Afirmó alguna vez Winston Churchill que “el mejor argumento contra la democracia es una conversación de cinco minutos con el votante promedio”. Muy cierto, democracia es entregar decisiones sobre asuntos de vida o muerte a todos y cada uno, a mayorías tercamente desinformadas que votarán al calor de bajas pasiones. Es el peor sistema de gobierno concebible, con excepción de toda alternativa conocida, agregaba el sagaz político británico.
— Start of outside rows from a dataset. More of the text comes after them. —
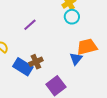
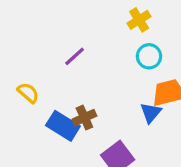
cyan circle: (72, 17) -> (149, 56), moved

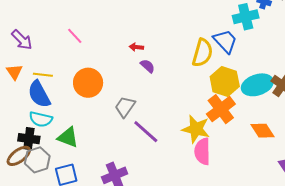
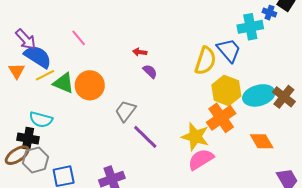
yellow line: (43, 75) -> (45, 75), turned -36
blue semicircle: (39, 94) -> (38, 57), moved, turned 148
green triangle: (68, 137) -> (64, 83), moved
pink semicircle: (202, 151) -> (201, 159), turned 56

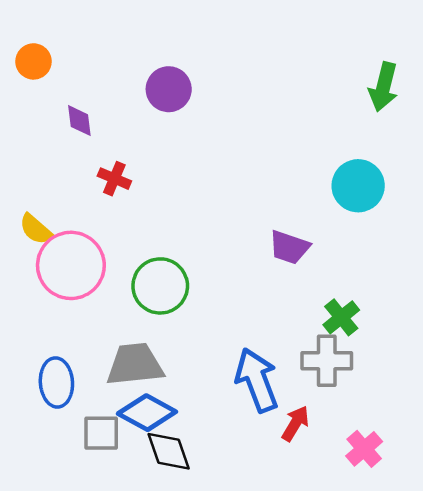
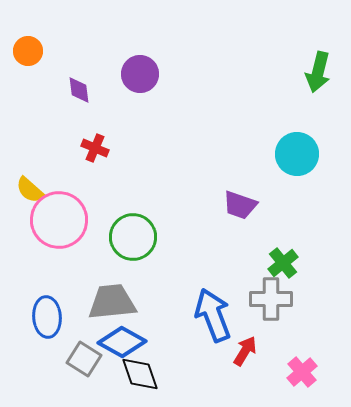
purple diamond: (79, 121) -> (79, 90), moved
gray square: (101, 433) -> (84, 359), turned 32

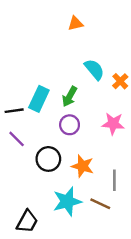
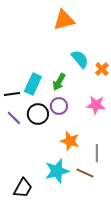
orange triangle: (75, 23) -> (64, 20), size x1.6
black circle: (48, 159) -> (38, 114), moved

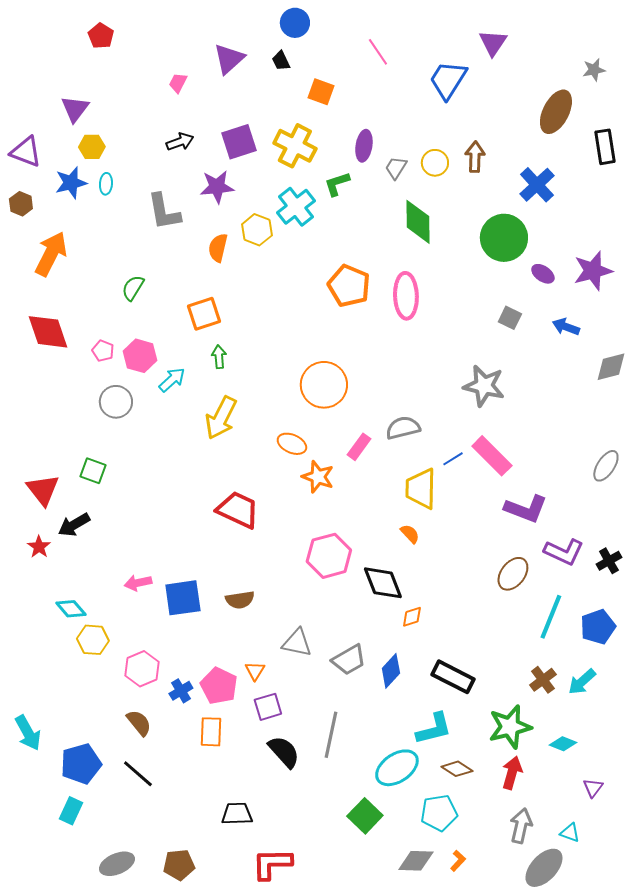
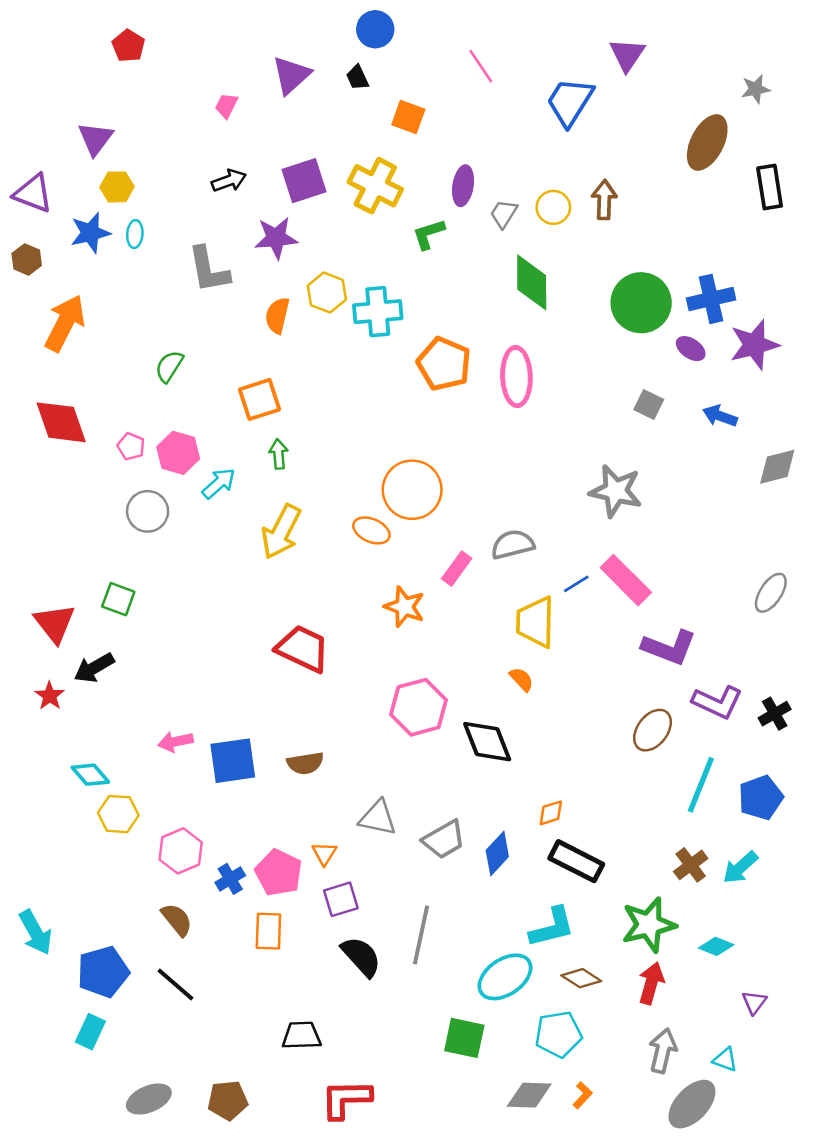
blue cross: (537, 185) -> (711, 299), moved, turned 30
cyan cross: (296, 207) -> (378, 312), moved, turned 33
orange ellipse: (292, 444) -> (371, 530), moved
orange diamond: (412, 617) -> (551, 813), moved
green square: (365, 816) -> (464, 1038), turned -32

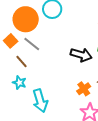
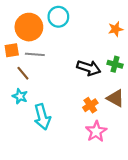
orange square: (11, 41) -> (12, 50), turned 32
gray line: (32, 44) -> (35, 54), turned -36

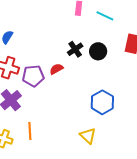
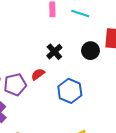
black circle: (98, 51) -> (90, 51), moved
blue hexagon: (102, 102) -> (70, 91), moved

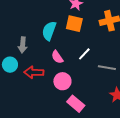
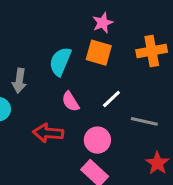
red arrow: (34, 72) -> (48, 133), moved
pink circle: (62, 81) -> (97, 140), moved

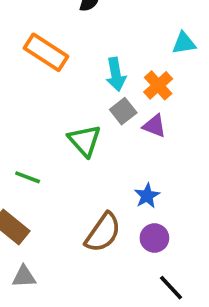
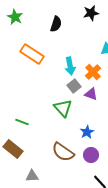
green triangle: (85, 141) -> (63, 108), moved
brown semicircle: (103, 232) -> (63, 152), turned 90
gray triangle: (24, 277) -> (32, 176), moved

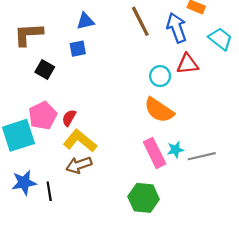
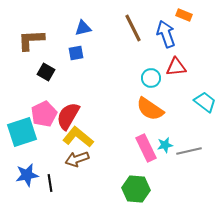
cyan trapezoid: (220, 39) -> (205, 102), moved
red semicircle: (69, 118) -> (68, 116), size x1.8

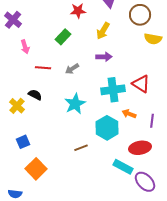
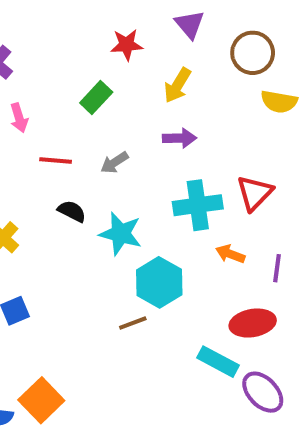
red triangle: (141, 84) -> (255, 193), turned 42
black semicircle: (35, 95) -> (72, 211), moved
cyan star: (75, 104) -> (121, 234), turned -30
cyan hexagon: (107, 128) -> (159, 282), moved
orange square: (36, 169) -> (41, 400), moved

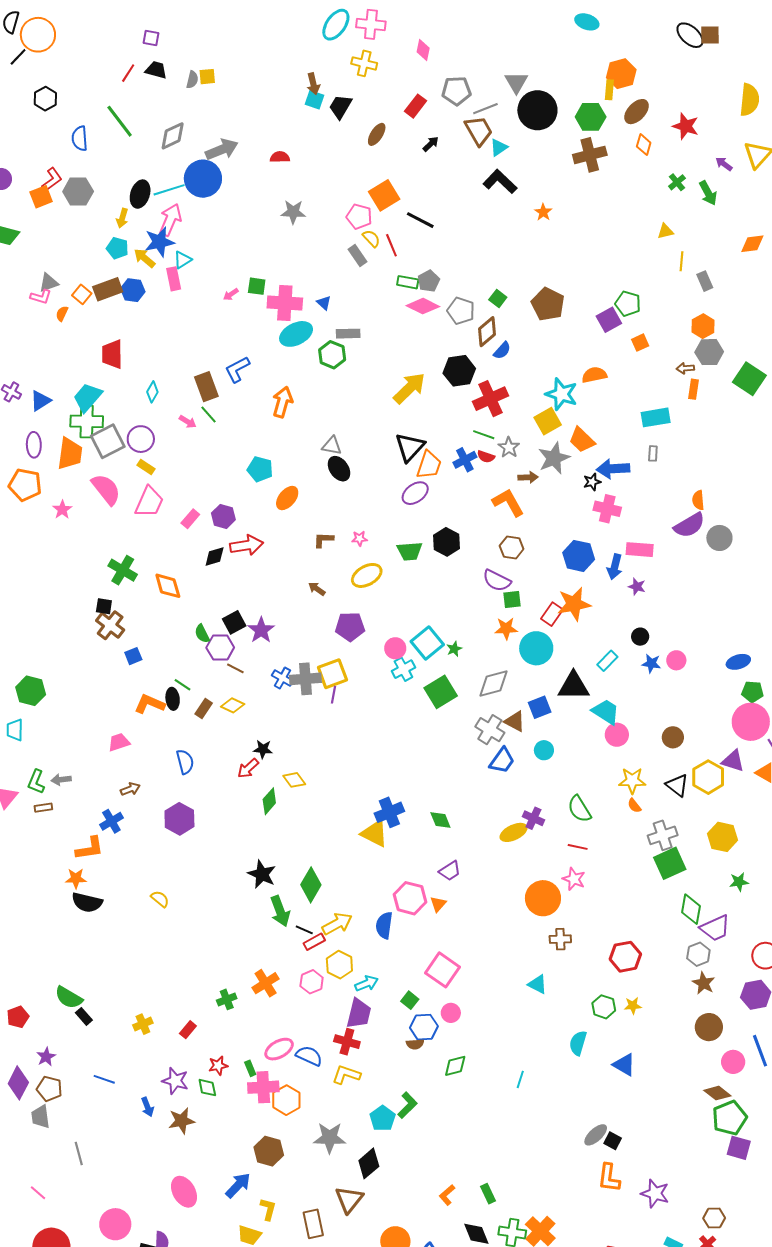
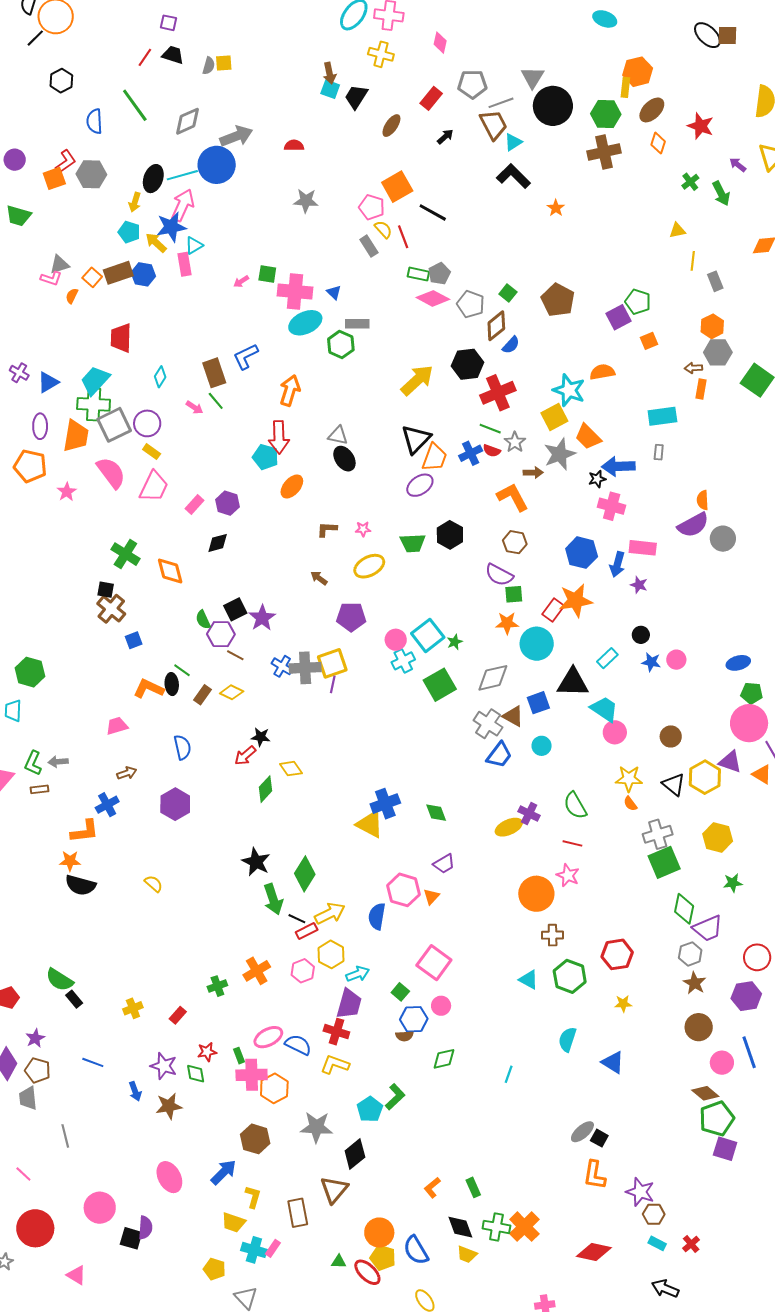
red arrow: (247, 545) -> (279, 437), moved, turned 96
green hexagon: (604, 1007) -> (570, 976), moved, size x1.4
brown hexagon: (714, 1218) -> (654, 1214), moved

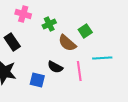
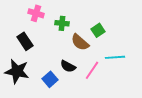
green cross: (49, 24) -> (62, 23), turned 32
pink line: (79, 71) -> (92, 70), turned 42
blue square: (37, 80) -> (50, 79), turned 35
Y es sorprendente que las democracias modernas funcionen más o menos razonablemente –buena parte del tiempo al menos– aunque únicamente en el mundo desarrollado en que imperan –hasta cierto punto– economías de libre mercado. De hecho, el éxito de la democracia desarrollada contemporánea es el de ciertos límites al poder de esas mayorías mediante un siempre frágil Estado de derecho. El caso es que una sociedad libre, próspera y pacífica únicamente será posible dejando a la política lo que es de la política y al mercado lo que es del mercado. Demagogias, autoritarismos y totalitarismos violentos y miserables han resultado de dejar a la política lo que es del mercado. Pero dejar al mercado lo que es de la política, irónicamente terminaría en otras formas de politización de las relaciones de mercado, probablemente próximas a lo que denominamos Estados fallidos. No menos irónicamente, el fondo del asunto es lo que hace inviable al socialismo.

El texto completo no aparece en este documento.